Explanatory variables: We selected the following variables on the basis of the literature: age (27--70 years), sex (male or female), marital status (single, married, widow/widower, divorced), class of antiarrhythmic drugs (class I--III), family history of atrial fibrillation, heart failure, sudden cardiac death (yes, no), systolic and diastolic blood pressure, heart rate, pulse rate, triglycerides, total cholesterol, HDL cholesterol and LDL cholesterol.
Data Analysis:
All analyses were executed via R statistical software, version 4.4.3, with a type 1 error rate set at 5% (α = 0.05). Descriptive statistics summarized patient demographics and clinical variables. Continuous variables are presented as the means and standard deviations (SDs) or medians and interquartile ranges (IQRs) depending on the normality of the data, which were assessed via the Shapiro‒Wilk test. Categorical variables are presented as frequencies and percentages.
Bivariate associations between case‒control status and categorical independent variables were assessed using the McNemar’s test since cases were matched with controls. For continuous variables, including KCNH2 gene expression, comparisons between cases and controls were performed via paired samples t tests. Additionally, boxplots were used to visually compare KCNH2 gene expression levels between the two groups. The QTc intervals of the AF patients at the time of diagnosis and during the study period were also compared paired sample t-test.
The correlation between KCNH2 relative fold change and the explanatory variables was examined via Pearson’s correlation (for normally distributed variables) or Spearman’s correlation (for non-normally distributed variables). These correlations were graphically illustrated via a correlation matrix plot. Statistically significant correlations were further visualized via scatter plots with regression lines and p values.
Ethical clearance:
Ethical approval for this study was obtained from the Health Research Ethics Committee of Aminu Kano Teaching Hospital (AKTH) (AKTH/MAC/SUB/12A/P-3/V1/3817). Written informed consent was obtained from all participants before enrolment in the study.

3. RESULT

3.1. Participant Characteristics

A total of 25 participants were enrolled in this study, comprising 14 patients with atrial fibrillation (AF) and 11 age-matched controls without AF. The mean age of AF patients was 53.4 ± 16.87 years, compared with 43.8 ± 15.99 years among controls (Table 1; p = 0.082).
The distribution of sex and marital status was similar between the groups. Males constituted 57.14% of the AF group and 54.55% of controls, while married individuals accounted for 71.43% of AF patients and 65.00% of controls.
A significant difference was observed in the family history of AF, which was reported in 42.86% of cases but absent among controls (p = 0.020). Although 28.57% of AF patients reported a family history of heart failure, the difference was not statistically significant (p = 0.112).
Exposure to antiarrhythmic drugs was exclusive to the AF group, with varying combinations of Class II, Class III agents, and digoxin. No significant difference was observed in the family history of sudden cardiac death (p > 0.9).

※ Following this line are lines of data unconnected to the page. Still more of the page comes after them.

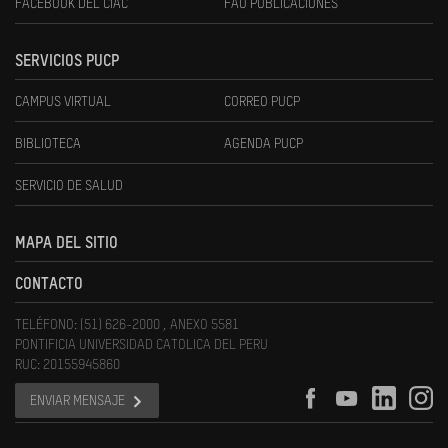
FACEBOOK DEL CIAC
FAU PUBLICACIONES
SERVICIOS PUCP
CAMPUS VIRTUAL
CORREO PUCP
BIBLIOTECA
AGENDA PUCP
SERVICIO DE SALUD
MAPA DEL SITIO
CONTACTO
TELÉFONO: (51) 626-2000 , ANEXO 5581
PONTIFICIA UNIVERSIDAD CATOLICA DEL PERU
RUC: 20155945860
ENVIAR MENSAJE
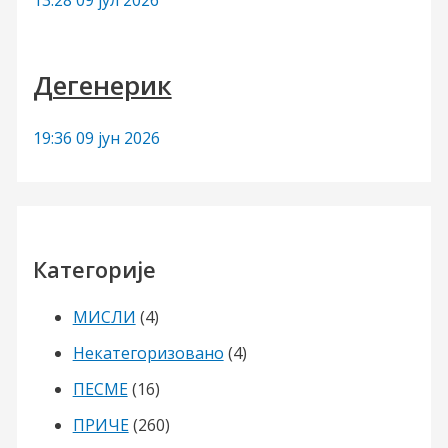
Дегенерик
19:36
09 јун 2026
Категорије
МИСЛИ
(4)
Некатегоризовано
(4)
ПЕСМЕ
(16)
ПРИЧЕ
(260)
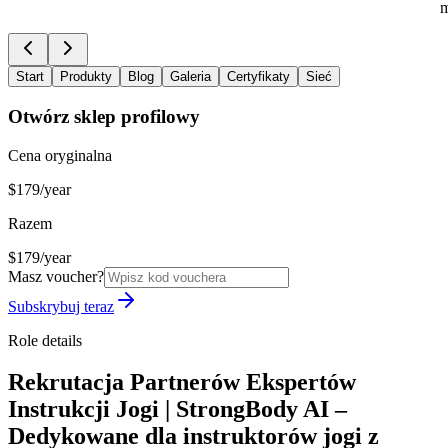
m
Start
Produkty
Blog
Galeria
Certyfikaty
Sieć
Otwórz sklep profilowy
Cena oryginalna
$179/year
Razem
$179/year
Masz voucher?
Subskrybuj teraz
Role details
Rekrutacja Partnerów Ekspertów
Instrukcji Jogi | StrongBody AI –
Dedykowane dla instruktorów jogi z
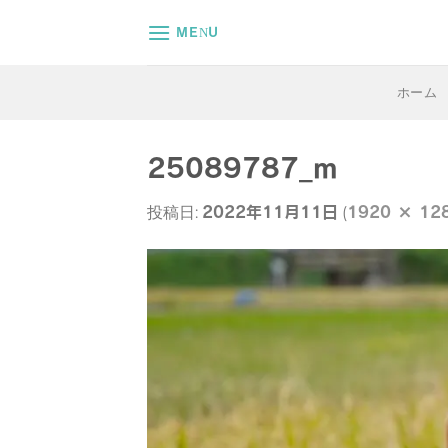
Skip
MENU
to
content
ホーム
25089787_m
2022年11月11日
1920 × 12
投稿日:
(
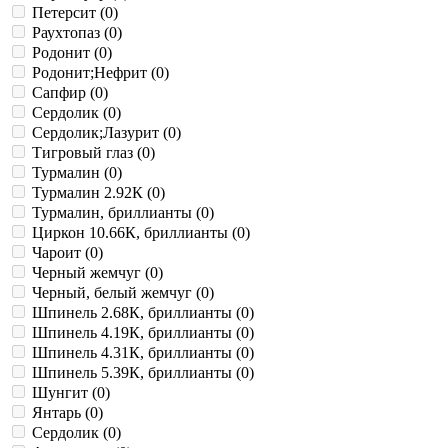
Петерсит (
0
)
Раухтопаз (
0
)
Родонит (
0
)
Родонит;Нефрит (
0
)
Сапфир (
0
)
Сердолик (
0
)
Сердолик;Лазурит (
0
)
Тигровый глаз (
0
)
Турмалин (
0
)
Турмалин 2.92К (
0
)
Турмалин, бриллианты (
0
)
Циркон 10.66К, бриллианты (
0
)
Чароит (
0
)
Черный жемчуг (
0
)
Черный, белый жемчуг (
0
)
Шпинель 2.68К, бриллианты (
0
)
Шпинель 4.19К, бриллианты (
0
)
Шпинель 4.31К, бриллианты (
0
)
Шпинель 5.39К, бриллианты (
0
)
Шунгит (
0
)
Янтарь (
0
)
Cердолик (
0
)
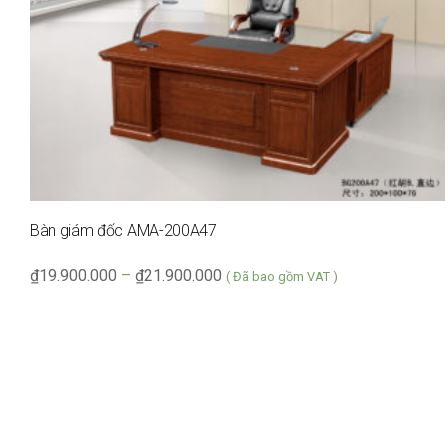
Bàn giám đốc AMA-200A47
₫
19.900.000
–
₫
21.900.000
( Đã bao gồm VAT )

3.2. Physical Examination and Lipid Profile

All AF patients exhibited irregular pulse rhythms, while all controls demonstrated regular rhythms (p < 0.001). The lipid profile analysis revealed higher levels of total cholesterol, triglycerides, and LDL cholesterol in AF patients compared with controls, with all three showing statistically significant differences (Table 2). HDL cholesterol did not differ significantly (p > 0.9).

3.3. KCNH2 Gene Expression

The real-time PCR amplification plots for KCNH2 and GAPDH are presented in Figure 1 and Figure 2, respectively.
A 17-fold reduction in KCNH2 gene expression (relative fold change) was observed in AF patients (0.12, IQR: 0.04–0.71) compared with controls (2.05, IQR: 1.30–2.85), a difference that was highly significant (p < 0.001) (Figure 3).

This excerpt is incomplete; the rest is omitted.